C’est le poste le plus important en Chine, où “le rôle dirigeant” du Parti communiste chinois (PCC) est inscrit dans la Constitution. Xi Jinping occupe cette fonction depuis son élection par le Comité central en 2012. Il en a profité pour lancer une campagne anti-corruption qui a visé plus de 1,2 million de cadres du PCC, et pour placer des hommes à lui aux postes stratégiques.

Par 2.958 voix pour, deux contre et trois abstentions, les députés de l’Assemblée nationale populaire (ANP) ont sans surprise plébiscité un changement de la Constitution, qui limitait les mandats présidentiels à deux fois cinq ans. La majorité des deux tiers était requise.
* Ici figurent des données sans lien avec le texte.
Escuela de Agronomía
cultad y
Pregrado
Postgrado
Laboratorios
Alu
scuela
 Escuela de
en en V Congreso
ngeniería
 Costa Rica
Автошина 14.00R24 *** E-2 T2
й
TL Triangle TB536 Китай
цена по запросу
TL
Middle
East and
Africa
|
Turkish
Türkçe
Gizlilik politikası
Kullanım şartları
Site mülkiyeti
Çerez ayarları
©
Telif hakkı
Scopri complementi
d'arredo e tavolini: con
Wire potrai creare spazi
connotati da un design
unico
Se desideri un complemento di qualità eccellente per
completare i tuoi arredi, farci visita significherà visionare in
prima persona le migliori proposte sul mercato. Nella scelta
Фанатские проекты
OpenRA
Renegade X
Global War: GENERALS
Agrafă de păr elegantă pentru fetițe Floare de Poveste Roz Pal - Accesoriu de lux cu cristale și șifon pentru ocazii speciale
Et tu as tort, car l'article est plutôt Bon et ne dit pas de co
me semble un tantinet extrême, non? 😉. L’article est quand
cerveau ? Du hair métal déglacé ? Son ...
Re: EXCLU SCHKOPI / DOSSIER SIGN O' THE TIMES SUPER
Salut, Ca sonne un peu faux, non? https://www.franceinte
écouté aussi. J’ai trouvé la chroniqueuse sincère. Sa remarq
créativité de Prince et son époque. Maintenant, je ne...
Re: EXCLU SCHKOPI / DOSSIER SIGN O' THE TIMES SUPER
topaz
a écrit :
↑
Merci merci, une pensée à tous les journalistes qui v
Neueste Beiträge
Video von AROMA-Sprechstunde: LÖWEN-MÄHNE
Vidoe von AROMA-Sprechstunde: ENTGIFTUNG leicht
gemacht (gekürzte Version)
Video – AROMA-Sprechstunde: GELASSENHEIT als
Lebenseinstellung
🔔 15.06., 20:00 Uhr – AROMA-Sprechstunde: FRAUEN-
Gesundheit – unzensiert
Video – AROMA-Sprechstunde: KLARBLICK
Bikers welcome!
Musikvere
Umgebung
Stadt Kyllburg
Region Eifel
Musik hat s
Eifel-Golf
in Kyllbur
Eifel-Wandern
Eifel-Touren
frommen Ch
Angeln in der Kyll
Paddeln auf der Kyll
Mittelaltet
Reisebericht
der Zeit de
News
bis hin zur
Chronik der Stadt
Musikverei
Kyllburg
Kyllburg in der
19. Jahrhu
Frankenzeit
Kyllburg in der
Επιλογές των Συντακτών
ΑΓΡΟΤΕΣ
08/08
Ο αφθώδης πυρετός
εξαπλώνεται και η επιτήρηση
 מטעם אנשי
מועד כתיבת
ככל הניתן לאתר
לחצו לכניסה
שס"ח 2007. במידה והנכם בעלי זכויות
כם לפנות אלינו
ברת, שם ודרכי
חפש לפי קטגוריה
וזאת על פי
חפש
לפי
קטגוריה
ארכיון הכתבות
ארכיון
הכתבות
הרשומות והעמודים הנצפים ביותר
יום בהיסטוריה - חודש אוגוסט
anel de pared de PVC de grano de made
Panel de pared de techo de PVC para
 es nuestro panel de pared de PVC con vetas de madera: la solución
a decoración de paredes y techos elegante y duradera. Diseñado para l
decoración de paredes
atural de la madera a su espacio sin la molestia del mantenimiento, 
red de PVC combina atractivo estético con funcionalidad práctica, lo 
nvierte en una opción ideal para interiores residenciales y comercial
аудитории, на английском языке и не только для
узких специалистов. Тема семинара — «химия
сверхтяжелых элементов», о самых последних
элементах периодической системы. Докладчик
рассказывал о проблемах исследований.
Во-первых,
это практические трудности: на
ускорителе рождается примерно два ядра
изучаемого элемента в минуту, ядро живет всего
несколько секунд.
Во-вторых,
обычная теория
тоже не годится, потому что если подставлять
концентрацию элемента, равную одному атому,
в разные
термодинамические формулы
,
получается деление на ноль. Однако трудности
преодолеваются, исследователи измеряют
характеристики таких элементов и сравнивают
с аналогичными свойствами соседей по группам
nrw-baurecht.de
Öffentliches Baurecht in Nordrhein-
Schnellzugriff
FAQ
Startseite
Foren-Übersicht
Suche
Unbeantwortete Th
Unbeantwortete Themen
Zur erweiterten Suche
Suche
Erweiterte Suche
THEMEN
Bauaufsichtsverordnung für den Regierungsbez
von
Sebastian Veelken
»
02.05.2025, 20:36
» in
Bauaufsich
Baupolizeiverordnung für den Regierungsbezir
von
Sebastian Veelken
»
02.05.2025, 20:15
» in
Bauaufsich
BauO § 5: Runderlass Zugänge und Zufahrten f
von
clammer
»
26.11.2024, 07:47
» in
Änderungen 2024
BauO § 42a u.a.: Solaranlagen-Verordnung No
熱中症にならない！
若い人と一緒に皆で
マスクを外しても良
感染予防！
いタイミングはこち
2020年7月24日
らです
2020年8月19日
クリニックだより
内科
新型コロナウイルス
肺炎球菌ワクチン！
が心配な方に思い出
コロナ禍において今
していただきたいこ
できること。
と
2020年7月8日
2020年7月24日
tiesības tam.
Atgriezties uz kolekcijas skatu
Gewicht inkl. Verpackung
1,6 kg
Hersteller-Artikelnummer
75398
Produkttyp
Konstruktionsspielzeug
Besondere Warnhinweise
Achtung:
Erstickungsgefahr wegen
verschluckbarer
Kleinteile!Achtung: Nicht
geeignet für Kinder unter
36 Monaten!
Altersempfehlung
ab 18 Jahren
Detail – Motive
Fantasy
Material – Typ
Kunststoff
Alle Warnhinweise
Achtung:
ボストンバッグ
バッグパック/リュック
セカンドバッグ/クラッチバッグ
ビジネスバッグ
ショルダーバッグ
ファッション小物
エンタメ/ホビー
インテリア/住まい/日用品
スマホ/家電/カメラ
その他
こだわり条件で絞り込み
Xi Jinping, héraut de la “grande renaissance de la nation chinoise”, cherche à incarner face à l’Occident la revanche d’une superpuissance moderne et respectée à l’horizon 2050. Mais sans concession aux libertés individuelles.

Une loi réprime sévèrement la dissidence sur internet, des défenseurs des droits de l’homme ont été condamnés à de lourdes peines et le militant démocrate Liu Xiaobo, prix Nobel de la Paix 2010, est mort en détention malgré les appels à la clémence venus de l’étranger.

Le projet de changement constitutionnel a été rendu public à la dernière minute il y a tout juste deux semaines, stupéfiant une partie de l’opinion tandis que les réactions critiques ou consternées sur internet étaient promptement censurées.

La limite de deux mandats avait été imposée dans la Constitution de 1982 par l’homme fort de l’époque, Deng Xiaoping, afin d’éviter un retour au régime dictatorial de l’ère Mao Tsé-toung (1949-76).

«Quarante-deux ans plus tard, à l’ère de l’internet et de la mondialisation, un nouveau Grand leader, un nouveau tyran à la Mao se lève sur la Chine», dénonce le dissident Hu Jia, interrogé au téléphone par l’AFP dans le sud du pays, où les autorités l’ont emmené en «vacances forcées» durant la session de l’ANP.

«Cette prétendue assemblée populaire n’a rien à voir avec la volonté du peuple», insiste-t-il, estimant que les deux votes contre «entreront dans l’histoire».

Tout autre son de cloche du côté des parlementaires. «Xi Jinping dirige de grands chantiers, la lutte anticorruption… Il y avait un consensus pour lui donner du temps pour achever sa tâche», déclare à l’AFP, Dou Yanli, députée du Shandong.

«Aux yeux de l’Occident, (ce changement) peut ressembler à un pas en arrière. Mais la Chine se concentre sur l’objectif final et la façon de l’atteindre», abonde Li Peilin, député du Hubei, jugeant qu’il faut un dirigeant «puissant» et inamovible pour «balayer durablement la corruption et imposer les réformes».